Há tempos esteve em marrocos, a frequentar um curso de sexo taoísta. E trouxe de lá uma flauta ocarina, que lhe venderam numa casbá qualquer. Ela debitava uns lamentos de oásis, parecia que palpitavam nela as mil e uma noites. Um belo chamariz para as rolas, quem sabe.
Quando abriu a caça, o donzílio tomou o caminho da charneca, de carabina ao ombro, como é hábito no fim do verão. Escolheu uma porta à beira da ribeira, debaixo dum salgueiro verde, e tratou de se camuflar entre os juncos, como bom profissional.

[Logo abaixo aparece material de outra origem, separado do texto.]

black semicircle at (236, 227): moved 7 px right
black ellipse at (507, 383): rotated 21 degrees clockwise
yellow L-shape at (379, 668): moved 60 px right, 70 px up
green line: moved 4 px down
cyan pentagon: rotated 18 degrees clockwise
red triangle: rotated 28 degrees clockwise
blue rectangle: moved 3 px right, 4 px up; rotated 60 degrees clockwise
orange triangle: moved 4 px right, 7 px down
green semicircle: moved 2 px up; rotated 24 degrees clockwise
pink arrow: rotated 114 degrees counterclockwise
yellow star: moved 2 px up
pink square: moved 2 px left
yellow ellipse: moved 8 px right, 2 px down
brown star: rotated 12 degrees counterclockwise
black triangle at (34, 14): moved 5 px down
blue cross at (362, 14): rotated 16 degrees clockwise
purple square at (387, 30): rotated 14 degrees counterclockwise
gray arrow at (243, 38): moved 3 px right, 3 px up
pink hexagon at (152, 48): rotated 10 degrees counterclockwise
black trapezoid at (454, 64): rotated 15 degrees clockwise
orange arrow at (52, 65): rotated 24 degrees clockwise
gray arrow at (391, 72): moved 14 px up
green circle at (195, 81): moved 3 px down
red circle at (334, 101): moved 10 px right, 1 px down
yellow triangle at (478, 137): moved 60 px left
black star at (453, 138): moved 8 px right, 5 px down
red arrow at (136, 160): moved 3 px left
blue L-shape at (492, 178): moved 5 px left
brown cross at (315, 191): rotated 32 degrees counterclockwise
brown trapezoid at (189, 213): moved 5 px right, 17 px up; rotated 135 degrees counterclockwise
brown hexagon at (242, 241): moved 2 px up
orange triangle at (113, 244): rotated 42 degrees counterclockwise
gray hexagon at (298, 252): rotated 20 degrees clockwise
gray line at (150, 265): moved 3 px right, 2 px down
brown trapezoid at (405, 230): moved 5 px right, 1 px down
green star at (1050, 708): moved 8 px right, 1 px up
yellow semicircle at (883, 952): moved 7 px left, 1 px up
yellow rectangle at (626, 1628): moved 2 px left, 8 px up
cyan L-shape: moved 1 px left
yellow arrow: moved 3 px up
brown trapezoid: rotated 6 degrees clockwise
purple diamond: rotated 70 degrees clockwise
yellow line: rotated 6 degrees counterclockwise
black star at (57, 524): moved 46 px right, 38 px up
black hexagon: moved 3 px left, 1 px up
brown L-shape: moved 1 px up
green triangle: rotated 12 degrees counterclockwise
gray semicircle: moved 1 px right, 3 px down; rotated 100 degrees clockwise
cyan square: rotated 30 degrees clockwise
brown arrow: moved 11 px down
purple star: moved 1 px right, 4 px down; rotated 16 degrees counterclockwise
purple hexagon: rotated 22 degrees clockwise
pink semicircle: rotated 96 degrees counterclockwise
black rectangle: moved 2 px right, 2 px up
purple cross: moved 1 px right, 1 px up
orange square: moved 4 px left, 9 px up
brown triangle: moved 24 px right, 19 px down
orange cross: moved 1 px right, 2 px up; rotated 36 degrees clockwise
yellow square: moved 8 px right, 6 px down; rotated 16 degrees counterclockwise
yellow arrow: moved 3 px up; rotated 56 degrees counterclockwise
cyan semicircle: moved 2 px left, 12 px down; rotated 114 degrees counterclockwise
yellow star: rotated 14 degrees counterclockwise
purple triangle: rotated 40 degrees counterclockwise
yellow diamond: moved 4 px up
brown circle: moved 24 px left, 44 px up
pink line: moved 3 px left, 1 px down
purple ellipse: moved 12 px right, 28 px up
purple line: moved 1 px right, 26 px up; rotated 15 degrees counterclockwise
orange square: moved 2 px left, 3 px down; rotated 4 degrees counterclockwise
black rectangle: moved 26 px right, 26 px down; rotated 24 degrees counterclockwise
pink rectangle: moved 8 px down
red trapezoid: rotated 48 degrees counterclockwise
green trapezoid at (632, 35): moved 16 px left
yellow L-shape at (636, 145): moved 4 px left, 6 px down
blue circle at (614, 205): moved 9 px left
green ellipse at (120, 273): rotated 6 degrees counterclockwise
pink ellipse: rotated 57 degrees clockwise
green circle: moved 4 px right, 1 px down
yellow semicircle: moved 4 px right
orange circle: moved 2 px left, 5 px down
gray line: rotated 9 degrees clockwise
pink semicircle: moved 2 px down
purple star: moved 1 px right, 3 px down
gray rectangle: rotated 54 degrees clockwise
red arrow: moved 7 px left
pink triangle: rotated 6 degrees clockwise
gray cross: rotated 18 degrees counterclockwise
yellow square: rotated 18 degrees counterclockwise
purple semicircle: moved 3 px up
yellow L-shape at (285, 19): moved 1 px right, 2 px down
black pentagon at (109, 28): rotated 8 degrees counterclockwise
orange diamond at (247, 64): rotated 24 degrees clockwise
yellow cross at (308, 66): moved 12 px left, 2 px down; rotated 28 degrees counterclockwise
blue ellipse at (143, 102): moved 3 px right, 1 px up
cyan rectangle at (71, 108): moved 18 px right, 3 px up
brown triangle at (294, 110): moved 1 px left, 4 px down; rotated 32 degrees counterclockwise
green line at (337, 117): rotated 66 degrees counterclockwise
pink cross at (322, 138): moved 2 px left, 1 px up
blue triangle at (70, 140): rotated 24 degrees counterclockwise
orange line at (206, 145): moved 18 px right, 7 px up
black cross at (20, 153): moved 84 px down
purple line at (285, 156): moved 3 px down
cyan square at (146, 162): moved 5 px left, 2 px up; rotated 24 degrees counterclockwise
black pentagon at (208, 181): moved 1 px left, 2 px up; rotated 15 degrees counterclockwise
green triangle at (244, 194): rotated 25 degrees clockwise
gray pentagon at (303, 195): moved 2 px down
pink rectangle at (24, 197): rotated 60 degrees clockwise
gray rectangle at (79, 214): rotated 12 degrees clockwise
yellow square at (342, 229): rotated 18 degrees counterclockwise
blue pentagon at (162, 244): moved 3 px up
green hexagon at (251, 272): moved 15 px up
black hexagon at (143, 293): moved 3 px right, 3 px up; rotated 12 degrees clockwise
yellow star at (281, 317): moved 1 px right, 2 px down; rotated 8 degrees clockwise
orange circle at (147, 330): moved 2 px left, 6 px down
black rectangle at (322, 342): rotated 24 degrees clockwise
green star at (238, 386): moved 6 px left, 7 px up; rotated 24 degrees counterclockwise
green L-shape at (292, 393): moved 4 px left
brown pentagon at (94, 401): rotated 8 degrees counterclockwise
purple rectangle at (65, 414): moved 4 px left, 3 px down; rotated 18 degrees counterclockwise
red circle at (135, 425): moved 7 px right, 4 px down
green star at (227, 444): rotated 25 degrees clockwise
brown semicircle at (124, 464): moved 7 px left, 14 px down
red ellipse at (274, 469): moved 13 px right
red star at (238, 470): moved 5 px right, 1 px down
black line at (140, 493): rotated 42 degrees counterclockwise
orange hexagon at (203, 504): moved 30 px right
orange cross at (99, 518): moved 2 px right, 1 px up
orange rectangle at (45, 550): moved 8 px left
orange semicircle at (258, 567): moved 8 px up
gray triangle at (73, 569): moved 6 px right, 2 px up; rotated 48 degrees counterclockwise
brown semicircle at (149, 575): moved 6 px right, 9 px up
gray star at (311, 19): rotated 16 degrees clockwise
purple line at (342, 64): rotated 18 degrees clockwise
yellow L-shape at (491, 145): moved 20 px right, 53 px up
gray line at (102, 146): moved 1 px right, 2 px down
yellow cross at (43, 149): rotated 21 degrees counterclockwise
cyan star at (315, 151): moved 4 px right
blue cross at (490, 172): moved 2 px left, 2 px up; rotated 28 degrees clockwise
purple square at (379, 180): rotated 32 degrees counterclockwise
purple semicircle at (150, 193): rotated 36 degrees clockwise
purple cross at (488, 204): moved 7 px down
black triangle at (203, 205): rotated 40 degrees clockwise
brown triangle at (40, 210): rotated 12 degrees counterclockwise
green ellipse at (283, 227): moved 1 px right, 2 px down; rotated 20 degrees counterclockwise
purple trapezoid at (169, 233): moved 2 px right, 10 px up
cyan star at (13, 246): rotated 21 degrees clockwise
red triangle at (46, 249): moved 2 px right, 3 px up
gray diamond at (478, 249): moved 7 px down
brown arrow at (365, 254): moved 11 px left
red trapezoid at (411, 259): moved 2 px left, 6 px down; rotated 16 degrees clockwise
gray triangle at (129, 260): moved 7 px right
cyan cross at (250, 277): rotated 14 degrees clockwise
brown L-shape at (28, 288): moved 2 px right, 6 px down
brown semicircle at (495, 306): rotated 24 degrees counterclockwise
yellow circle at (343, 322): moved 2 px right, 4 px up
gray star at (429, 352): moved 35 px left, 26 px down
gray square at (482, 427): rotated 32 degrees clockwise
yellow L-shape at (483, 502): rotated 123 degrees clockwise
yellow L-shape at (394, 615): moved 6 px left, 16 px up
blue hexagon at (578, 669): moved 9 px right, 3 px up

A atmosfera da tarde era uma vasta planície azul desabitada, e o donzílio decidiu pôr a cantar a ocarina. Meu dito meu feito, logo três rolas vieram de longada, escrevendo no céu um desenho redondo. Poisaram no salgueiro verde e atestaram no rapaz olhares de êxtase inefável, de quem aterrou nos campos elíseos.
O donzílio ainda levou a arma à cara, mas logo baixou os braços. E ficou ali, como quem espera um destino, enleado naqueles arroubos de narciso a mirar-se no espelho da ribeira. Até que as rolas desceram do salgueiro e quiseram forçar o rapaz a estender-se na erva.
O moço debateu-se, valeu-lhe ali a carabina basca para se defender a tiro, e chegou a casa atordoado. Contou-me o indizível enredo e ainda não saiu do quarto até hoje. Mal sabe que o pior está para vir. As rolas foram ter com o doutor delegado e deram parte dele, por assédio sexual no local de trabalho. Já chegou no correio o postal da intimação.